Write out, from the entries below, exactly the lines that run between the lines holding "โคมไฟพิเศษทั้งสอง กลายเป็นดวงอาทิตย์ & ด" and "Sugerencias", inclusive, and stop there.

[GIVEN ENTRIES — start]

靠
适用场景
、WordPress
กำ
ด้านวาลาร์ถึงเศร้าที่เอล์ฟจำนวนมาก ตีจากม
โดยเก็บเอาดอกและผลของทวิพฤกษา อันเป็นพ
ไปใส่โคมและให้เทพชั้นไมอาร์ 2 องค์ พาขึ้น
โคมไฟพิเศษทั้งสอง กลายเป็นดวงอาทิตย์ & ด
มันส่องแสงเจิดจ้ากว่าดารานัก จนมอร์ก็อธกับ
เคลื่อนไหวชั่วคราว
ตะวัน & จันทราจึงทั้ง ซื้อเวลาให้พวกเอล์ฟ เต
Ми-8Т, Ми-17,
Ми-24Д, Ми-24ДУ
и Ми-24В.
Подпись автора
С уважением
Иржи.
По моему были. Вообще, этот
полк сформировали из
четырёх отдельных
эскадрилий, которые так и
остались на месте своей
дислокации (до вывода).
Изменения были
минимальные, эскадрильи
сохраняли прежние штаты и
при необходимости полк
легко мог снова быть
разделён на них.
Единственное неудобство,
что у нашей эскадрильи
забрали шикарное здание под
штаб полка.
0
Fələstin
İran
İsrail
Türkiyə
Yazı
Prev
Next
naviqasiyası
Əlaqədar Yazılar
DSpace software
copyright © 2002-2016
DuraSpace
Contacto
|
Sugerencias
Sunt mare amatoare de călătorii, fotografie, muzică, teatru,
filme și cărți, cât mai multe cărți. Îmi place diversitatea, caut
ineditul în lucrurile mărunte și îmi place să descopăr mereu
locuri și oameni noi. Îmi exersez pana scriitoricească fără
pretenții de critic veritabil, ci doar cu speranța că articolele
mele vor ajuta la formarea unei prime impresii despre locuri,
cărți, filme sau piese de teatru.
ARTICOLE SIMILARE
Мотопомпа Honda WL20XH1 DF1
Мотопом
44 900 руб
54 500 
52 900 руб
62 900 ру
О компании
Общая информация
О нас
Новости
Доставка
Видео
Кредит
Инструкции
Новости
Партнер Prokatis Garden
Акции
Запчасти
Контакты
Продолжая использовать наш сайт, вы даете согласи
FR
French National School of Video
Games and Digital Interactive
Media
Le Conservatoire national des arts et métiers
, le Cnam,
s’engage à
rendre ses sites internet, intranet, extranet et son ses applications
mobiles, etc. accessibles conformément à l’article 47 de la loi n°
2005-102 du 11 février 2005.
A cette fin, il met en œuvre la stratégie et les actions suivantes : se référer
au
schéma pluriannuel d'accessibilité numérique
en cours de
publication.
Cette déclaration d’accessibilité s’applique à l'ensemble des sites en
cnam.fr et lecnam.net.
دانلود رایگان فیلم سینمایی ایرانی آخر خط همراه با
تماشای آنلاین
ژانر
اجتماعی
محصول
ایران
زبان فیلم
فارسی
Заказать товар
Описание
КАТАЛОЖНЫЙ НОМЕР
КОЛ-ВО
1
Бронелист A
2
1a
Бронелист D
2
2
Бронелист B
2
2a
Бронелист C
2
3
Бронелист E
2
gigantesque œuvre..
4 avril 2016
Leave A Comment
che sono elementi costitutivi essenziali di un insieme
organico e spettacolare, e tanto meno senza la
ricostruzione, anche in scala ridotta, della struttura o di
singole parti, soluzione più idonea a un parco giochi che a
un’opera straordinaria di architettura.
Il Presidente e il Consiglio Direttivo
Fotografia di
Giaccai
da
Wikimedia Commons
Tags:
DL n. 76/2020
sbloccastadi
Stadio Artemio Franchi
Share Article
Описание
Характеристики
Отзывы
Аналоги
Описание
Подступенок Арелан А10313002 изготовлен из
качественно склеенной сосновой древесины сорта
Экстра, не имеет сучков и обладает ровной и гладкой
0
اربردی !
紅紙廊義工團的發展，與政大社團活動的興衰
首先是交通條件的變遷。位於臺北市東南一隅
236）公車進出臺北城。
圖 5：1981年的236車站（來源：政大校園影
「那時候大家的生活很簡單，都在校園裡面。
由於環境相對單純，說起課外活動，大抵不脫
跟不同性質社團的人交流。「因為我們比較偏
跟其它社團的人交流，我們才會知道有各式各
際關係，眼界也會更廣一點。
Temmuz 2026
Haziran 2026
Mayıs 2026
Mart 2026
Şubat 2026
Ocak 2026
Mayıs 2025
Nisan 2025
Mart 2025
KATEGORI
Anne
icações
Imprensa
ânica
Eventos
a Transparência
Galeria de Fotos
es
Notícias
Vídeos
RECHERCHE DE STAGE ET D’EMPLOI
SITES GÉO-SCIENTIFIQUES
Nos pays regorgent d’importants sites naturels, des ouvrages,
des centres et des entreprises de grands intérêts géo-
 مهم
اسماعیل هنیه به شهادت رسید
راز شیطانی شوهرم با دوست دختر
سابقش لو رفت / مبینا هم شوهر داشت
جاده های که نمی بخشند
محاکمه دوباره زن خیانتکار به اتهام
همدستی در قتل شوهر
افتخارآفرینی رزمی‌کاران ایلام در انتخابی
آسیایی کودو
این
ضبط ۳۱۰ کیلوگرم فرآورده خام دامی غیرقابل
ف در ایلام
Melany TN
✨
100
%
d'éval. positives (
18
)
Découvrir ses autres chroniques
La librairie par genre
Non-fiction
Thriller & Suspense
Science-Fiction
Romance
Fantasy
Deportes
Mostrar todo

[GIVEN ENTRIES — finish]

__ANSWER AREA__.
โคมไฟพิเศษทั้งสอง กลายเป็นดวงอาทิตย์ & ด
มันส่องแสงเจิดจ้ากว่าดารานัก จนมอร์ก็อธกับ
เคลื่อนไหวชั่วคราว
ตะวัน & จันทราจึงทั้ง ซื้อเวลาให้พวกเอล์ฟ เต
Ми-8Т, Ми-17,
Ми-24Д, Ми-24ДУ
и Ми-24В.
Подпись автора
С уважением
Иржи.
По моему были. Вообще, этот
полк сформировали из
четырёх отдельных
эскадрилий, которые так и
остались на месте своей
дислокации (до вывода).
Изменения были
минимальные, эскадрильи
сохраняли прежние штаты и
при необходимости полк
легко мог снова быть
разделён на них.
Единственное неудобство,
что у нашей эскадрильи
забрали шикарное здание под
штаб полка.
0
Fələstin
İran
İsrail
Türkiyə
Yazı
Prev
Next
naviqasiyası
Əlaqədar Yazılar
DSpace software
copyright © 2002-2016
DuraSpace
Contacto
|
Sugerencias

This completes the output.